Kimi sufiler, tasavvufu; içinde bulunulan zamanı en iyi değerlendirme ilmi olarak anlatmışlardır. Dün geçmiştir, düne ait işlerde yapılabilecek ve düzeltilebilecek bir şey yoktur. Yarın ise muhaldir, yani belirsizdir. İşte bu sebeple, içinde bulunulan vakti en iyi şekilde değerlendirmek, boşa vakit harcamamak gerektiği üzerinde durmuşlardır. Tasavvufi terbiye, kalpten kalbe aksetme ile gerçekleştirildiğinden, hayatta olan kamil ve ehil bir mürşide beyat etme mecburiyeti vardır.

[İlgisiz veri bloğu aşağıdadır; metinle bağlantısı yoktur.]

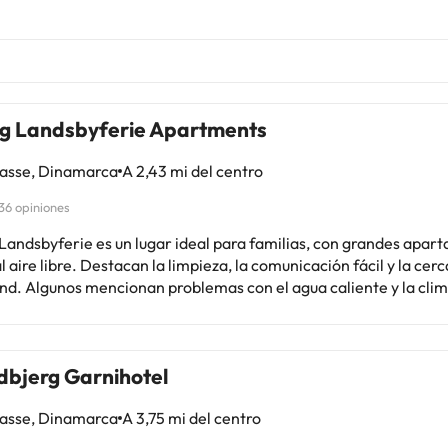
ing Landsbyferie Apartments
asse, Dinamarca
A 2,43 mi del centro
36 opiniones
 Landsbyferie es un lugar ideal para familias, con grandes apar
l aire libre. Destacan la limpieza, la comunicación fácil y la cerc
nd. Algunos mencionan problemas con el agua caliente y la clim
 resuelven rápidamente. Los niños disfrutan de las actividades 
. Ideal para una escapada tranquila y divertida. ¡Un lugar enca
r la zona!
dbjerg Garnihotel
asse, Dinamarca
A 3,75 mi del centro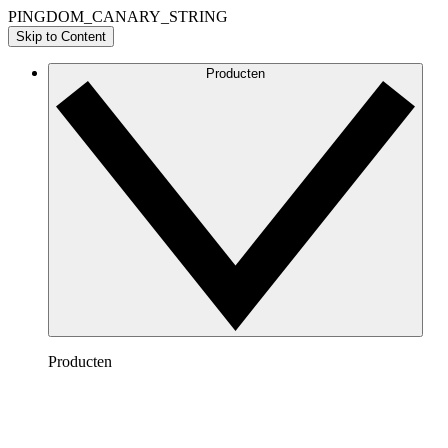
PINGDOM_CANARY_STRING
Skip to Content
Producten
Producten
Lucidchart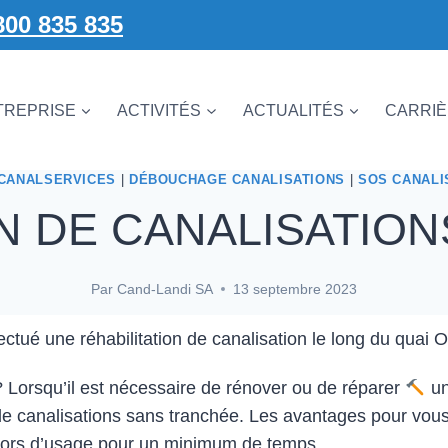
800 835 835
TREPRISE
ACTIVITÉS
ACTUALITÉS
CARRI
CANALSERVICES
|
DÉBOUCHAGE CANALISATIONS
|
SOS CANALI
N DE CANALISATIO
Par
Cand-Landi SA
13 septembre 2023
ectué une réhabilitation de canalisation le long du quai
 ? Lorsqu’il est nécessaire de rénover ou de réparer
un
de canalisations sans tranchée. Les avantages pour vous 
n hors d’usage pour un minimum de temps.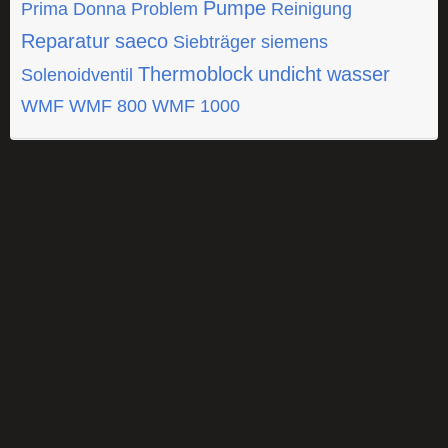
Pumpe
Prima Donna
Problem
Reinigung
Reparatur
saeco
Siebträger
siemens
Thermoblock
undicht
wasser
Solenoidventil
WMF
WMF 800
WMF 1000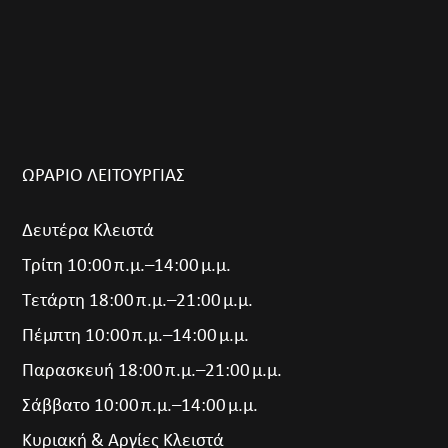
ΩΡΑΡΙΟ ΛΕΙΤΟΥΡΓΙΑΣ
Δευτέρα Κλειστά
Τρίτη 10:00 π.μ.–14:00 μ.μ.
Τετάρτη 18:00 π.μ.–21:00 μ.μ.
Πέμπτη 10:00 π.μ.–14:00 μ.μ.
Παρασκευή 18:00 π.μ.–21:00 μ.μ.
Σάββατο 10:00 π.μ.–14:00 μ.μ.
Κυριακή & Αργίες Κλειστά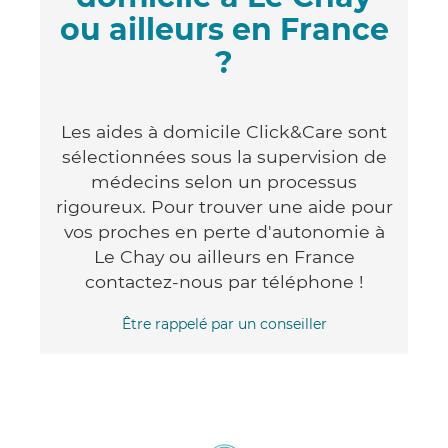
ou ailleurs en France
?
Les aides à domicile Click&Care sont
sélectionnées sous la supervision de
médecins selon un processus
rigoureux. Pour trouver une aide pour
vos proches en perte d'autonomie à
Le Chay ou ailleurs en France
contactez-nous par téléphone !
Être rappelé par un conseiller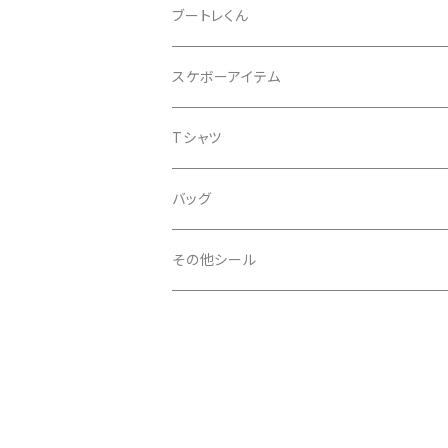
ドット
タマムシ
缶バッチ
ブートレくん
レインボー
ノーマル
グリッター
Tシャツ
スケボーアイテム
ウエーブ
透明
蓄光
バッグ
デッキテープ
Tシャツ
ライン
金
iphoneケース
シール
バッグ
スペース
銀
その他シール
扇
透明
ノーマル
PP加工
タマムシ
あり
印刷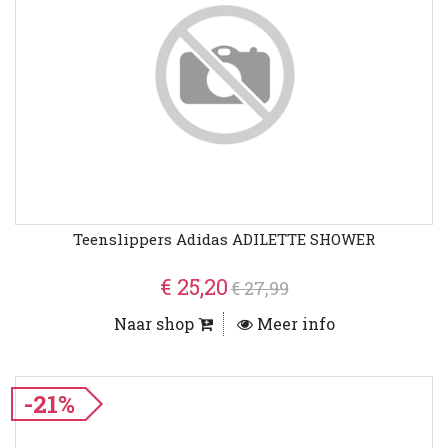
Teenslippers Adidas ADILETTE SHOWER
€ 25,20
€ 27,99
Naar shop
Meer info
-21%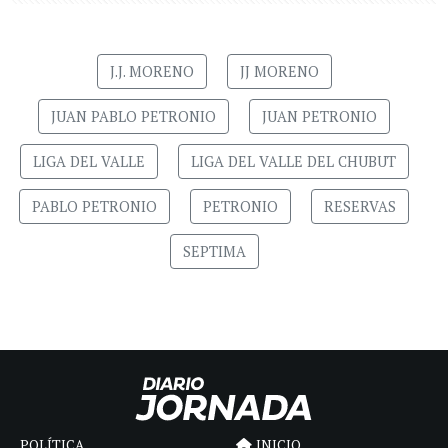
J.J. MORENO
JJ MORENO
JUAN PABLO PETRONIO
JUAN PETRONIO
LIGA DEL VALLE
LIGA DEL VALLE DEL CHUBUT
PABLO PETRONIO
PETRONIO
RESERVAS
SEPTIMA
POLÍTICA
INICIO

Bey’at’ kelimesi lügatte ‘kabullenmek, onaylamak’ gibi manalar içeren Arapça bir kelimedir. Günümüz mutasavvıfları tarafından ‘inabe, biat etme, el alma, tevbe etme’ gibi muhtelif ve değişik şekillerde ifade edilen bey’at, tasavvufta derviş ile şeyh arasında yapılan bir nevi mukaveledir, sözleşmedir.

Bu iki taraflı ahitleşmede; şeyh müridin terbiye ve ıslahını taahhüt edip üzerine alırken, derviş veya sofi de ona ittiba ve emir/tavsiyelerine uymakla mükellef olur. Beyat ile derviş, İslam'ı yaşama, Sünnete uyma ve nefsin afetlerinden kurtulmada mürşidi kendisine rehber ve delil edinmiş olur. Emirleri hoşuna gitsin veya gitmesin, beyat eden derviş şeyhine ittiba etmek ve sadık kalmak ile mükelleftir.

Burada şunu ifade etmekte fayda var ki, beyatın konusu ferdin dinini yaşamasıyla alakalıdır. Şeyhin müridine emir ve tavsiyeleri de tabii olarak bu sahadadır. Görülmektedir ki, bazı kesimler bu ilişkiyi kulluk alanının dışında, toplumu ilgilendiren, siyaset, ideoloji veya ticari gibi sahalarla irtibatlandırmaktadırlar. Bundan dolayı da bir müridin mürşidine olan teslimiyetinden kuşkuya düşmektedirler. Oysa düşünülmelidir ve kabul edilmelidir ki, mürşid de bir sofidir ve tasavvuf kurumu tamamen kulluğun icapları ve incelikleriyle ilgilidir. Bunun dışındaki sahalar, diğer sahalarla iştigal eden hizmet erbabı Müslümanların ilgi alanına girer.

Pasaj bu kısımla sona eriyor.